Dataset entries
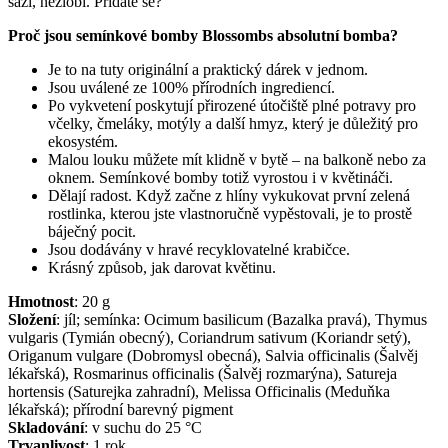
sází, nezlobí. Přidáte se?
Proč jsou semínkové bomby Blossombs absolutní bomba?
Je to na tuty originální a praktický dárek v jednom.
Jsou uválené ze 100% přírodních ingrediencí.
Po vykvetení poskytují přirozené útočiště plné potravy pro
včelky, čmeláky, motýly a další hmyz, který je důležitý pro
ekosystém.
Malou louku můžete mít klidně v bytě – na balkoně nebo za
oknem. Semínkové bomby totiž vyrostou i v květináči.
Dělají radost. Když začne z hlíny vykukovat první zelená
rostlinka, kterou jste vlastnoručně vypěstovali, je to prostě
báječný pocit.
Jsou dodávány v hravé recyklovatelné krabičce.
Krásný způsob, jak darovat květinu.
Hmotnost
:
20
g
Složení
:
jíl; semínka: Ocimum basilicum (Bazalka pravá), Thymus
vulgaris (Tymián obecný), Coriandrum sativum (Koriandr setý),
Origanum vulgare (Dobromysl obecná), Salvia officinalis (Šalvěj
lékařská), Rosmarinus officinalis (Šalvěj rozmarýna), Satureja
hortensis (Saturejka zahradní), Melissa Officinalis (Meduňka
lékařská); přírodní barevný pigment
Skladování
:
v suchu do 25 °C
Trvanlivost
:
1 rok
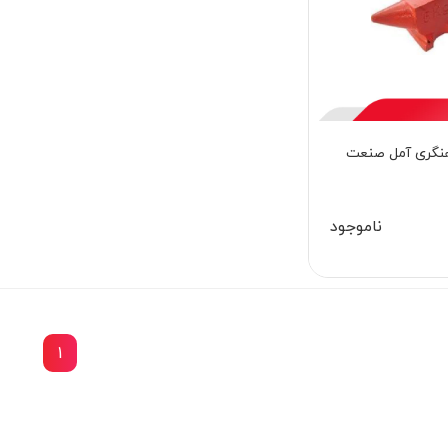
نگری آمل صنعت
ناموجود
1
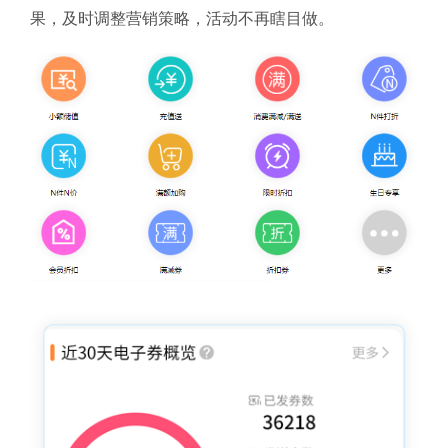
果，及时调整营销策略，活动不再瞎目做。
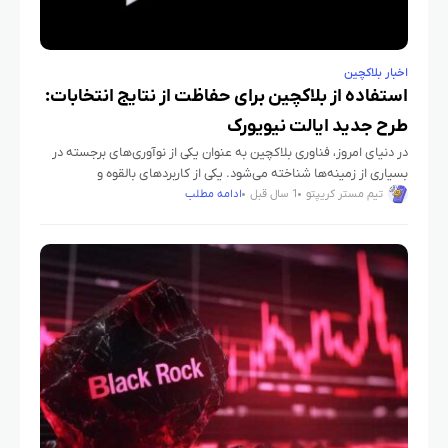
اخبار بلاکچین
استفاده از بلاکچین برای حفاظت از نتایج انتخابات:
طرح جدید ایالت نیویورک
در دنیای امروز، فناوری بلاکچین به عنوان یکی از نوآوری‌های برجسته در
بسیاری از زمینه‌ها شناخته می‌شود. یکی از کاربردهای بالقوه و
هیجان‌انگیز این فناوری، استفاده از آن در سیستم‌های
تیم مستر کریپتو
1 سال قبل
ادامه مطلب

---

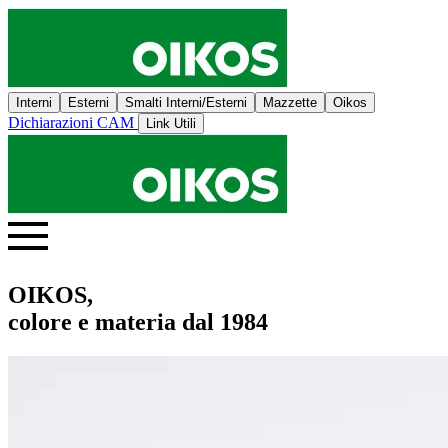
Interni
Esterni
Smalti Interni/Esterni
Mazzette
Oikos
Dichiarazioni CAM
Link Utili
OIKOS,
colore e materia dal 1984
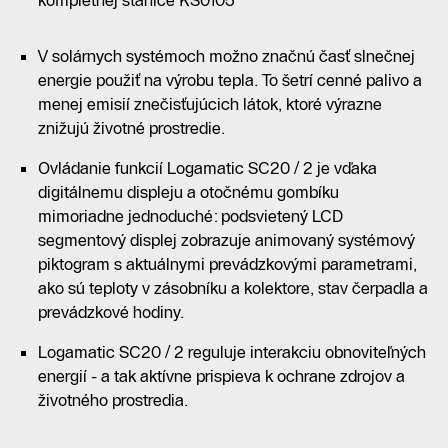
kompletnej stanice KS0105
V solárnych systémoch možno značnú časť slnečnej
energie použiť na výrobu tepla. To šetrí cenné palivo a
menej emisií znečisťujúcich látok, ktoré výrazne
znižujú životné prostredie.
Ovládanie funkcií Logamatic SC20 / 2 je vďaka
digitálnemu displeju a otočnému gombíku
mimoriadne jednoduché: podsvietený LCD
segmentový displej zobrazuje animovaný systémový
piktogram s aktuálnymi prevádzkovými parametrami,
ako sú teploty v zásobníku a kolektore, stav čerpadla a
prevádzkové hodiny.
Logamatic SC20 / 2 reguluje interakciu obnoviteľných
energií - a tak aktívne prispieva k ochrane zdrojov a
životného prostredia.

...

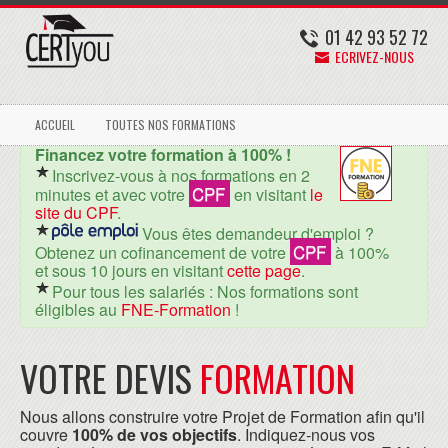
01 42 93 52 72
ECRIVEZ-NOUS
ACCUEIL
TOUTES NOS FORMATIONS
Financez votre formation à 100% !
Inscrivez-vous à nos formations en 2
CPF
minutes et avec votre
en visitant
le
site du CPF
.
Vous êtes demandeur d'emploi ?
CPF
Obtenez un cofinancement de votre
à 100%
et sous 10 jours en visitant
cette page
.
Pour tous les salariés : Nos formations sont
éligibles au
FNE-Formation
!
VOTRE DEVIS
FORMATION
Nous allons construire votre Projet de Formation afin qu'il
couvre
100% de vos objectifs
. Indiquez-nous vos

PROBLEM STATEMENT » Identify the lines above that contain the word "بلاکچین", then copy them.

SOLUTION FOR THIS PROBLEM »
اخبار بلاکچین
استفاده از بلاکچین برای حفاظت از نتایج انتخابات:
در دنیای امروز، فناوری بلاکچین به عنوان یکی از نوآوری‌های برجسته در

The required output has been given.